*** Opening Source data ***

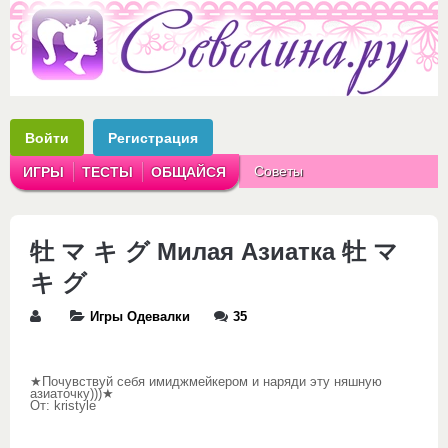
Войти
Регистрация
Советы
ИГРЫ
ТЕСТЫ
ОБЩАЙСЯ
Аватарки
Рассказы
牡 マ キ グ Милая Азиатка 牡 マ
キ グ
Игры Одевалки
35
★Почувствуй себя имиджмейкером и наряди эту няшную
азиаточку)))★
От: kristyle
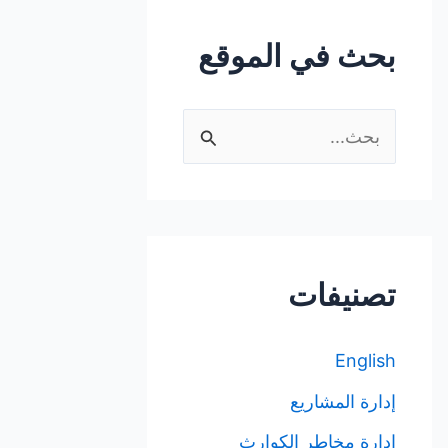
بحث في الموقع
ا
ل
ب
ح
ث
تصنيفات
ع
ن
English
:
إدارة المشاريع
إدارة مخاطر الكوارث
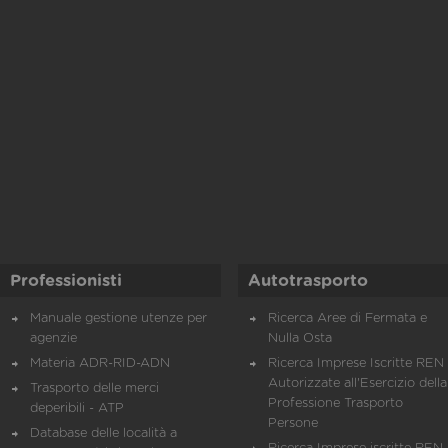
Professionisti
Autotrasporto
Manuale gestione utenze per
Ricerca Aree di Fermata e
agenzie
Nulla Osta
Materia ADR-RID-ADN
Ricerca Imprese Iscritte REN 
Autorizzate all'Esercizio della
Trasporto delle merci
Professione Trasporto
deperibili - ATP
Persone
Database delle località a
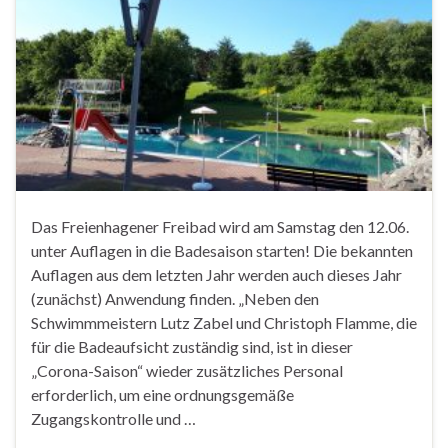
Das Freienhagener Freibad wird am Samstag den 12.06.
unter Auflagen in die Badesaison starten! Die bekannten
Auflagen aus dem letzten Jahr werden auch dieses Jahr
(zunächst) Anwendung finden. „Neben den
Schwimmmeistern Lutz Zabel und Christoph Flamme, die
für die Badeaufsicht zuständig sind, ist in dieser
„Corona-Saison“ wieder zusätzliches Personal
erforderlich, um eine ordnungsgemäße
Zugangskontrolle und …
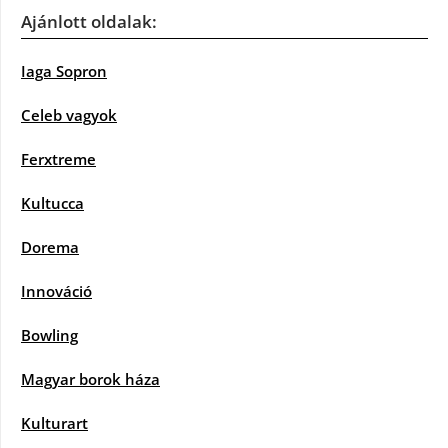
Ajánlott oldalak:
Iaga Sopron
Celeb vagyok
Ferxtreme
Kultucca
Dorema
Innováció
Bowling
Magyar borok háza
Kulturart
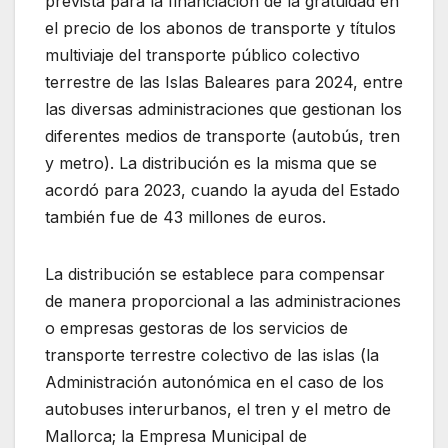
prevista para la financiación de la gratuidad en
el precio de los abonos de transporte y títulos
multiviaje del transporte público colectivo
terrestre de las Islas Baleares para 2024, entre
las diversas administraciones que gestionan los
diferentes medios de transporte (autobús, tren
y metro). La distribución es la misma que se
acordó para 2023, cuando la ayuda del Estado
también fue de 43 millones de euros.
La distribución se establece para compensar
de manera proporcional a las administraciones
o empresas gestoras de los servicios de
transporte terrestre colectivo de las islas (la
Administración autonómica en el caso de los
autobuses interurbanos, el tren y el metro de
Mallorca; la Empresa Municipal de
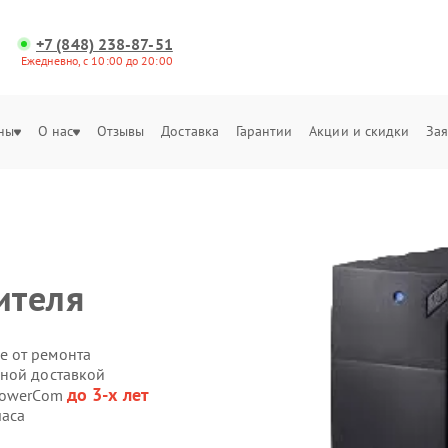
+7 (848) 238-87-51
Ежедневно, с 10:00 до 20:00
ны
О нас
Отзывы
Доставка
Гарантии
Акции и скидки
Зая
ителя
е от ремонта
нной доставкой
до 3-х лет
 PowerCom
часа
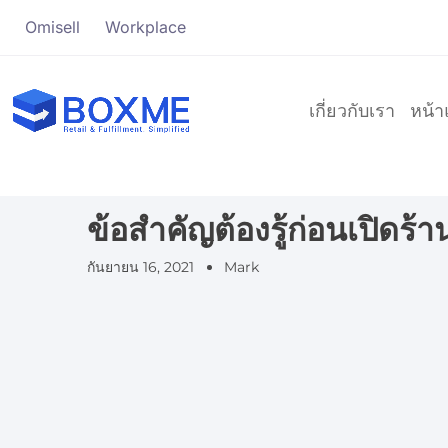
Omisell
Workplace
เกี่ยวกับเรา
หน้
ข้อสำคัญต้องรู้ก่อนเปิด
กันยายน 16, 2021
Mark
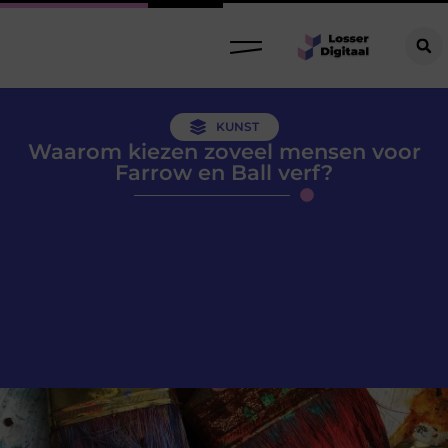
KUNST
Waarom kiezen zoveel mensen voor
Farrow en Ball verf?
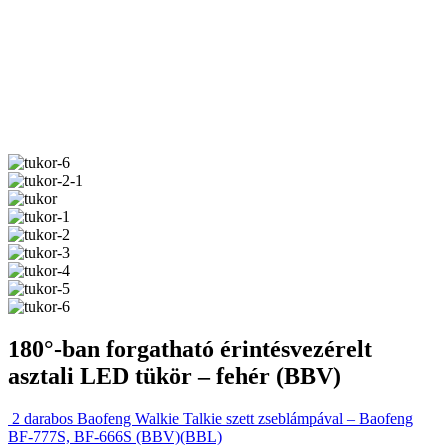
180°-ban forgatható érintésvezérelt
asztali LED tükör – fehér (BBV)
2 darabos Baofeng Walkie Talkie szett zseblámpával – Baofeng
BF-777S, BF-666S (BBV)(BBL)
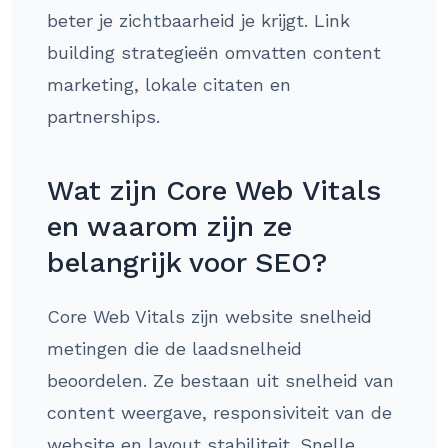
beter je zichtbaarheid je krijgt. Link
building strategieën omvatten content
marketing, lokale citaten en
partnerships.
Wat zijn Core Web Vitals
en waarom zijn ze
belangrijk voor SEO?
Core Web Vitals zijn website snelheid
metingen die de laadsnelheid
beoordelen. Ze bestaan uit snelheid van
content weergave, responsiviteit van de
website en layout stabiliteit. Snelle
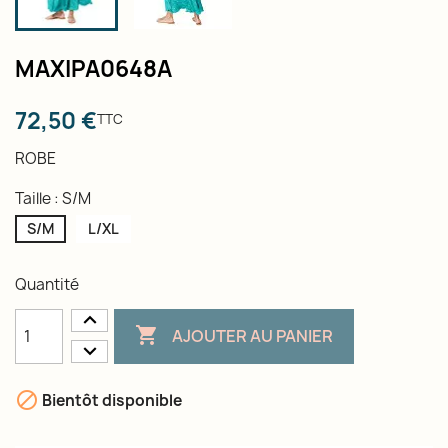
MAXIPA0648A
72,50 €
TTC
ROBE
Taille : S/M
S/M
L/XL
Quantité

AJOUTER AU PANIER

Bientôt disponible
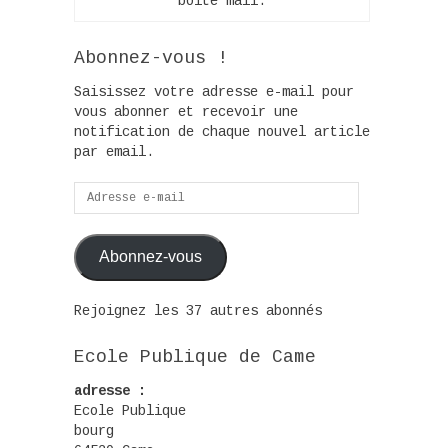
boîte mail.
Abonnez-vous !
Saisissez votre adresse e-mail pour
vous abonner et recevoir une
notification de chaque nouvel article
par email.
Adresse
e-
mail
Abonnez-vous
Rejoignez les 37 autres abonnés
Ecole Publique de Came
adresse :
Ecole Publique
bourg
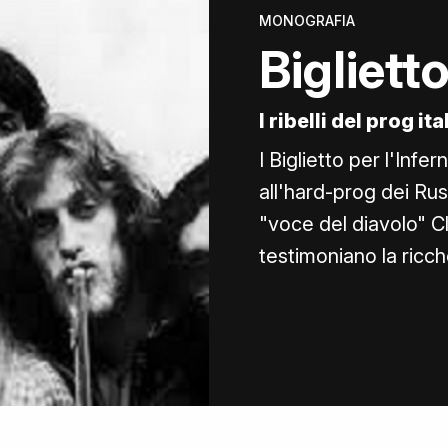
MONOGRAFIA
Biglietto
I ribelli del prog it
I Biglietto per l'Infer
all'hard-prog dei Rus
"voce del diavolo" Cl
testimoniano la ricch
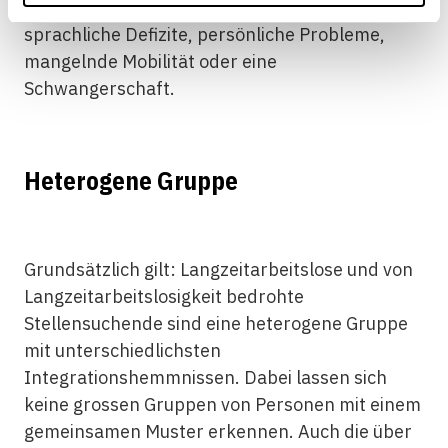
vorliegen. Dazu gehören beispielsweise
sprachliche Defizite, persönliche Probleme,
mangelnde Mobilität oder eine
Schwangerschaft.
Heterogene Gruppe
Grundsätzlich gilt: Langzeitarbeitslose und von
Langzeitarbeitslosigkeit bedrohte
Stellensuchende sind eine heterogene Gruppe
mit unterschiedlichsten
Integrationshemmnissen. Dabei lassen sich
keine grossen Gruppen von Personen mit einem
gemeinsamen Muster erkennen. Auch die über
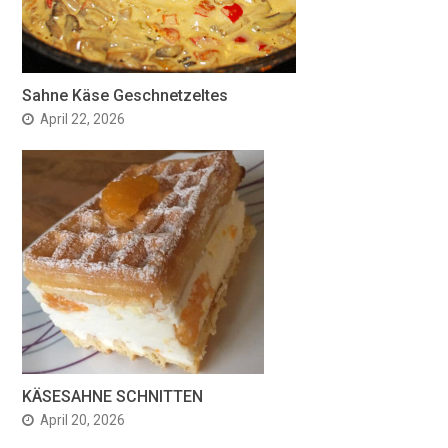
Sahne Käse Geschnetzeltes
April 22, 2026
KÄSESAHNE SCHNITTEN
April 20, 2026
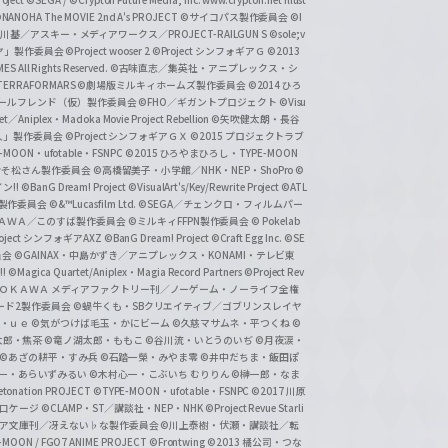
NANOHA The MOVIE 2nd A's PROJECT
©サイコパス製作委員会
©I
基／アスキー・メディアワークス／PROJECT-RAILGUN S
©sole;v
リヤ」製作委員会
©Project wooser 2
©Project シンフォギアＧ
©2013
 All Rights Reserved.
©古味直志／集英社・アニプレックス・シ
ERRAFORMARS
©劇場版ミルキィホームズ製作委員会
©2014 ひろ
nc. /ガールフレンド（仮）製作委員会
©FHO／ギガントプロジェクト
©Visu
et／Aniplex・Madoka Movie Project Rebellion
©矢吹健太朗・長谷
人」製作委員会
©Project シンフォギアＧＸ
©2015 プロジェクトラブ
-MOON・ufotable・FSNPC
©2015 ひろやまひろし・TYPE-MOON
おそ松さん製作委員会
©高橋留美子・小学館／NHK・NEP・ShoPro
©
ン!!
©BanG Dream! Project
©VisualArt's/Key/Rewrite Project
©ATL
活製作委員会
©&™Lucasfilm Ltd.
©SEGA／チェンクロ・フィルムパー
ＡＤＯＫＡＷＡ／このすば製作委員会
©ミルキィFFPN製作委員会
© Pokelab
roject シンフォギアAXZ
©BanG Dream! Project
©Craft Egg Inc.
©SE
員会
©GAINAX・中島かずき／アニプレックス・KONAMI・テレビ東
!
©Magica Quartet/Aniplex・Magia Record Partners
©Project Rev
ＡＤＯＫＡＷＡ メディアファクトリー刊／ノーゲーム・ノーライフ全権
ード2製作委員会
©蝸牛くも・SBクリエイティブ／ゴブリンスレイヤ
・ｕｅ ©気がつけば毛玉・かにビーム
©久慈マサムネ・平つくね
©
太郎・焦茶
©竜ノ湖太郎・ももこ
©谷川流・いとうのいぢ
©月夜涙・
©あざの耕平・すみ兵 ©石踏一榮・みやま零
©井中だちま・飯田ぽ
一・あらいずみるい
©木村心一・こぶいち むりりん
©榊一郎・なま
tonation PROJECT
©TYPE-MOON・ufotable・FSNPC
©2017 川原
溝口ケージ
©CLAMP・ST／講談社・NEP・NHK
©Project Revue Starli
タジア文庫刊／冴えない♭な製作委員会
©川上泰樹・伏瀬・講談社／転
-MOON / FGO7 ANIME PROJECT
©Frontwing
©2013 橘公司・つな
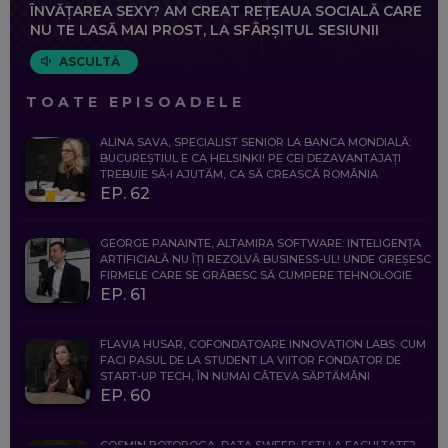
ÎNVĂȚAREA SEXY? AM CREAT REȚEAUA SOCIALĂ CARE
NU TE LASĂ MAI PROST, LA SFÂRȘITUL SESIUNII
ASCULTĂ
TOATE EPISOADELE
ALINA SAVA, SPECIALIST SENIOR LA BANCA MONDIALĂ:
BUCUREȘTIUL E CA HELSINKI! PE CEI DEZAVANTAJAȚI
TREBUIE SĂ-I AJUTĂM, CA SĂ CREASCĂ ROMÂNIA
EP. 62
GEORGE PANAINTE, ALTAMIRA SOFTWARE: INTELIGENȚA
ARTIFICIALĂ NU ÎȚI REZOLVĂ BUSINESS-UL! UNDE GREȘESC
FIRMELE CARE SE GRĂBESC SĂ CUMPERE TEHNOLOGIE
EP. 61
FLAVIA HUSAR, COFONDATOARE INNOVATION LABS: CUM
FACI PASUL DE LA STUDENT LA VIITOR FONDATOR DE
START-UP TECH, ÎN NUMAI CÂTEVA SĂPTĂMÂNI
EP. 60
COSMIN BOȚOROGA, DATA SWEEP: EȘTI LA FACULTATE?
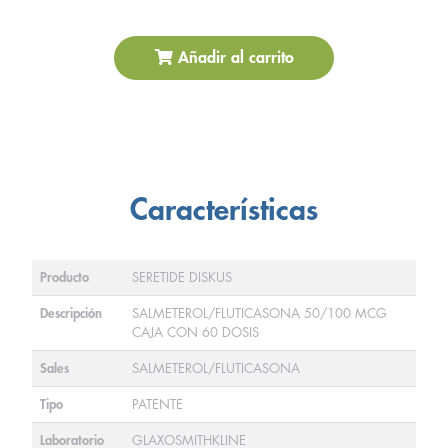
Añadir al carrito
Características
Producto
SERETIDE DISKUS
Descripción
SALMETEROL/FLUTICASONA 50/100 MCG
CAJA CON 60 DOSIS
Sales
SALMETEROL/FLUTICASONA
Tipo
PATENTE
Laboratorio
GLAXOSMITHKLINE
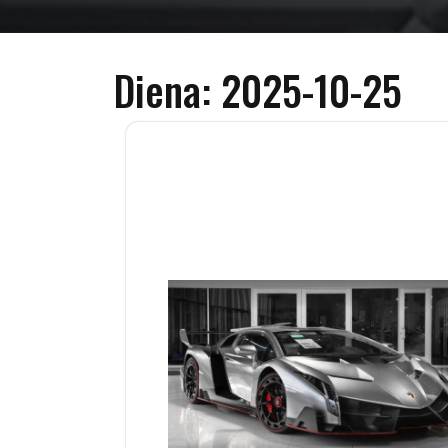
Diena:
2025-10-25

*** Closing Source data ***

Your goal
What you should return is the exact text of every line from the top of the entries through the line with "Zugangskontrolle und …", pictures removed.

Solution to this exercise
Войти
Регистрация
Советы
ИГРЫ
ТЕСТЫ
ОБЩАЙСЯ
Аватарки
Рассказы
牡 マ キ グ Милая Азиатка 牡 マ
キ グ
Игры Одевалки
35
★Почувствуй себя имиджмейкером и наряди эту няшную
азиаточку)))★
От: kristyle
بحث في الموقع
ا
ل
ب
ح
ث
تصنيفات
ع
ن
English
:
إدارة المشاريع
إدارة مخاطر الكوارث
Professionisti
Autotrasporto
Manuale gestione utenze per
Ricerca Aree di Fermata e
agenzie
Nulla Osta
Materia ADR-RID-ADN
Ricerca Imprese Iscritte REN 
Autorizzate all'Esercizio della
Trasporto delle merci
Professione Trasporto
deperibili - ATP
Persone
Database delle località a
Das Freienhagener Freibad wird am Samstag den 12.06.
unter Auflagen in die Badesaison starten! Die bekannten
Auflagen aus dem letzten Jahr werden auch dieses Jahr
(zunächst) Anwendung finden. „Neben den
Schwimmmeistern Lutz Zabel und Christoph Flamme, die
für die Badeaufsicht zuständig sind, ist in dieser
„Corona-Saison“ wieder zusätzliches Personal
erforderlich, um eine ordnungsgemäße
Zugangskontrolle und …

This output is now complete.